El juego de voleibol en el que jugaba mi hija Patricia el pasado mes de abril era el decisivo para alzarse como campeonas del torneo. Venían de una racha de siete victorias y eran el único equipo invicto en la serie. El otro equipo tenía una derrota a su haber frente a las nuestras. Padres, abuelos y hermanos animábamos el juego con pitos, bocinas y gritos de apoyo mientras anotaban victoria en el primer set. Las chicas cayeron en el segundo set, pero teníamos nuestras esperanzas que ganaran el último set.
El sexteto estaba bien acopladas y su dirigente es una figura de mucho prestigio y experiencia en el mundo del voleibol por lo que una victoria era fácil de imaginar.

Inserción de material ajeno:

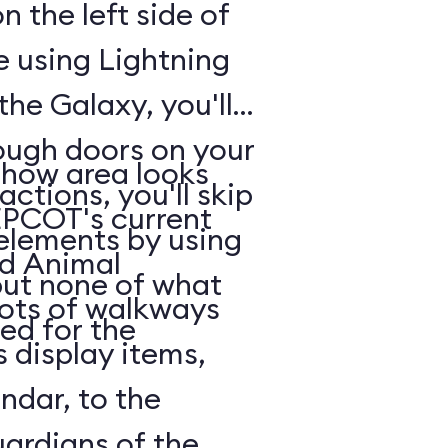
n the left side of
e using Lightning
he Galaxy, you'll
rough doors on your
show area looks
actions, you'll skip
EPCOT's current
 elements by using
nd Animal
but none of what
lots of walkways
ed for the
 display items,
ndar, to the
uardians of the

Entonces sucedió lo impensable: perdieron el torneo y quedaron sub campeonas. Lo que se desató en los minutos siguientes al desenlace fue un verdadero drama. Llantos, gritos, gestos y abrazos. Mi hija, sin embargo, no derramó ni una sola lágrima ni manifestó frustración. Un “Mami perdimos” al fundirnos en un abrazo fue su única expresión.
La frustración se define como cuando no conseguimos nuestro objetivo. La frustración en los niños se manifiesta desde la cuna y durante su desarrollo en el plano familiar, académico, social y deportivo. Es en este último en el que he visto como padres aguerridos regañan a sus hijos e hijas si pierden algún partido deportivo. Esto resulta eventualmente en niños que no sólo temen a la reacción de sus padres, si no que no saben manejar su propia frustración.
Los niños heredan de nosotros los padres las herramientas para manejar la frustración. Somos nosotros quienes influenciamos con nuestras reacciones y respuestas ante situaciones adversas o de pérdida en gran medida su comportamiento. Debemos fomentar en ellos la expresión saludable, nada de gritos, golpes o llanto. Los padres tenemos que proveer a los hijos seguridad emocional y dejarlos explorar, conocer y aprender. Como padres tenemos que motivarlos a que se esfuerzen y den el máximo independiente del resultado. El diálogo con los nenes es sumamente importante en el proceso del manejo de frustración. Así evitaremos ansiedad o conductas agresivas en el futuro.
La frustración puede tener efectos positivos a largo plazo. Nuestros hijos aprenden a retarse y a esforzarse más. Por ejemplo si pierden un juego o partido o bajan la nota en una clase, pueden evaluar la forma de mejorar su conducta o desempeño. El verdadero aprendizaje nace de experiencias positivas y negativas. Fomentemos como padres un manejo adecuado de la frustración. Es parte de la vida.